This way of thinking had been a very big mistake, and even created a self-fulfilling prophecy. Because of their lack of trust in G-d by not assuming that He would always be with them, weakened even more so by their fear of sinning, they created a situation by which He could no longer stay with them on such a high level of relationship. Trust is a two-way street, and though for ten tests G-d had shown His faithfulness each time, each time the nation had not shown theirs.
Thus this tenth test had sealed the fate of the nation, to die in the desert and to lose the closeness to G-d they had known until then. This is why mishnah only refers to the ten tests up until and including this parsha. After this test, after which G-d decided they would not enter the land of Canaan, there was no longer any need to test G-d further in this respect.

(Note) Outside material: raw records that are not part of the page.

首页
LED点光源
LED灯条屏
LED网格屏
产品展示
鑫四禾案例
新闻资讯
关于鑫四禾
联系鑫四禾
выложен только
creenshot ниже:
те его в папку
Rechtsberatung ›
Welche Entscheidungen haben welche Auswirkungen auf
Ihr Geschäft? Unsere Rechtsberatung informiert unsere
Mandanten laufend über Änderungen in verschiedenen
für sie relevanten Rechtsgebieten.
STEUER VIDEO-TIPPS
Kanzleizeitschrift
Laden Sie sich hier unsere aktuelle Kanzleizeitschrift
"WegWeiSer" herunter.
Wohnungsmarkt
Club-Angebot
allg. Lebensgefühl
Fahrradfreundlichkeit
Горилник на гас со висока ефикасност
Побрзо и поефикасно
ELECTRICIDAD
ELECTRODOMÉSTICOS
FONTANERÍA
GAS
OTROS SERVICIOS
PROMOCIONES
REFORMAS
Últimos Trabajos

G-d spoke to Moshe, telling him to speak to the Jewish people and say to them, “When you come into the land to which I am bringing you and you eat of the land’s produce, you must separate an elevated gift for G-d. You must separate the first portion of your kneading as a Dough-Offering …” (BaMidbar 15:17)
Commonly referred to as Challah, the Dough-Offering is the portion separated from a dough the volume of about 8 cups (or, 43.2 eggs), which in the time of the Temple was given to the kohen to eat; today it is burned until it is inedible and is then disposed of. When more than 1200 grams of flour are used Challah must be separated; if at least 2250 grams of flour were used, then a special blessing is recited upon separation of Challah (Chazon Ish). In Eretz Yisroel, this is Torah Law (when the majority of the Jews are living on the land); outside of Eretz Yisroel, the mitzvah to separate Challah is rabbinical.

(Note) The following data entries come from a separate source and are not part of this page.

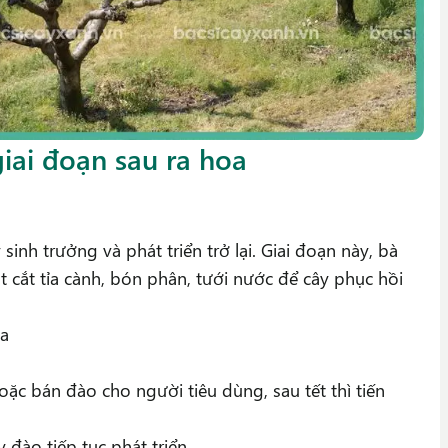
iai đoạn sau ra hoa
sinh trưởng và phát triển trở lại. Giai đoạn này, bà
 cắt tỉa cành, bón phân, tưới nước để cây phục hồi
oa
oặc bán đào cho người tiêu dùng, sau tết thì tiến
y đào tiếp tục phát triển.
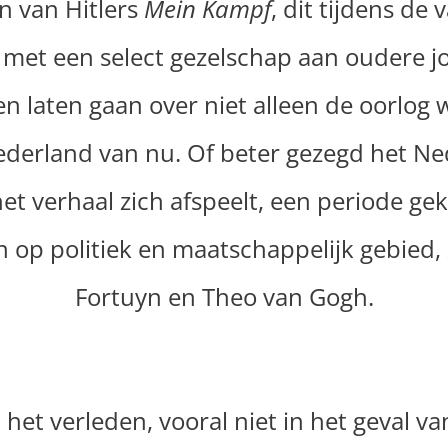
n van Hitlers
Mein Kampf
, dit tijdens de
 met een select gezelschap aan oudere j
 laten gaan over niet alleen de oorlog w
derland van nu. Of beter gezegd het Nede
et verhaal zich afspeelt, een periode g
 op politiek en maatschappelijk gebied,
Fortuyn en Theo van Gogh.
 het verleden, vooral niet in het geval v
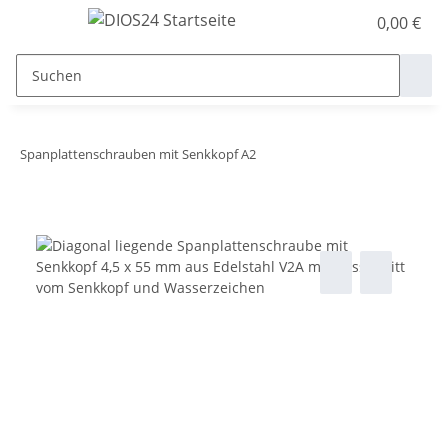
0,00 €
Spanplattenschrauben mit Senkkopf A2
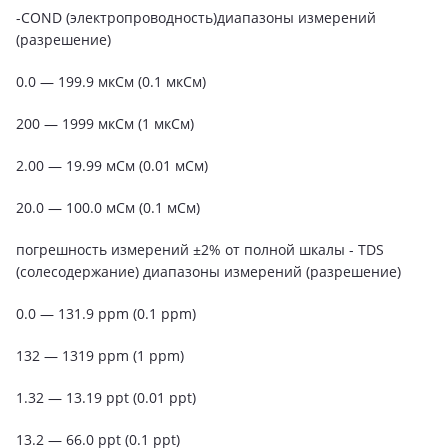
-COND (электропроводность)диапазоны измерений
(разрешение)
0.0 — 199.9 мкСм (0.1 мкСм)
200 — 1999 мкСм (1 мкСм)
2.00 — 19.99 мСм (0.01 мСм)
20.0 — 100.0 мСм (0.1 мСм)
погрешность измерений ±2% от полной шкалы - TDS
(солесодержание) диапазоны измерений (разрешение)
0.0 — 131.9 ppm (0.1 ppm)
132 — 1319 ppm (1 ppm)
1.32 — 13.19 ppt (0.01 ppt)
13.2 — 66.0 ppt (0.1 ppt)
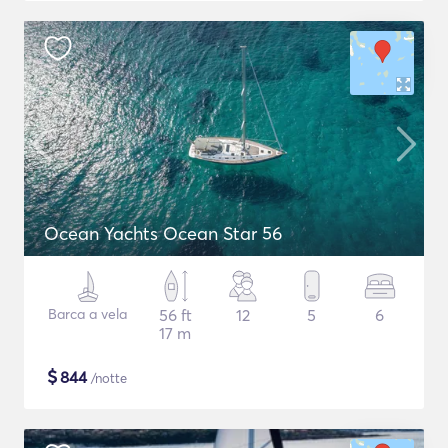
Ocean Yachts Ocean Star 56
Barca a vela
56 ft
12
5
6
17 m
$
844
/notte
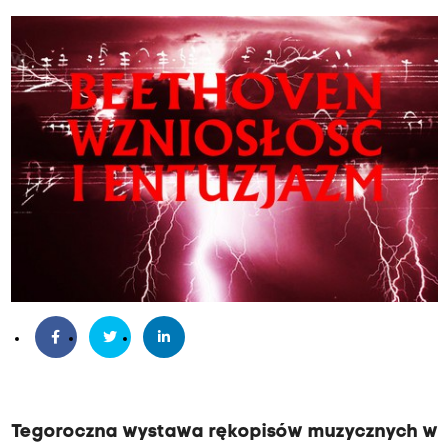
Tegoroczna wystawa rękopisów muzycznych w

The mitzvah of Challah is one that is usually performed by a women (Mishnah, Shabbos 2:6), because, according to the Talmud, it is one of the ways womankind rectifies the giving of the forbidden fruit to Adam, back in the Garden of Eden. Since Adam was “kneaded” from the ground (see Sanhedrin 38b), he is called the “Challah” of creation, and eating from the forbidden fruit therefore damaged the “challah” of creation (Talmud Yerushalmi). By taking Challah, a woman helps to rectify what was “damaged” then.
Since the actual eating from the Tree of Knowledge of Good and Evil took place erev Shabbos, it is considered even more praiseworthy if a woman bakes erev Shabbos in order to fulfill the mitzvah of separating Challah (Mishnah Berurah 242:6). Hence the time-honored tradition of many Jewish women to bake Challos erev Shabbos, rather than to buy them, especially when the women is expecting a child; doing so, according to tradition, is supposed to be an important merit for a healthy and easy delivery (of the baby, not the Challos), as well as for material blessing on a household.
There are many laws relating to the mitzvah of separating Challah, and one easy source from which to review them is the book, “Halichos Bas Yisroel,” by Rabbi Yitzchak Ya’akov Fuchs (there is an English edition is well).
However, what concerns us here is the relevance of this mitzvah to the story of the spies. We have already seen how this is one of the few mitzvos from the 613 mitzvos that is “dependent on the land”; that is, that is only applicable when being performed in Eretz Yisroel. That is certainly one very important connection to the story of the spies, who rejected Eretz Yisroel.
On another level, it is interesting to note that the Talmud, when comparing other lands to Eretz Yisroel, does so as follows:
All of the lands are a “dough” (issa) compared to Eretz Yisroel … (Kesuvos 111a)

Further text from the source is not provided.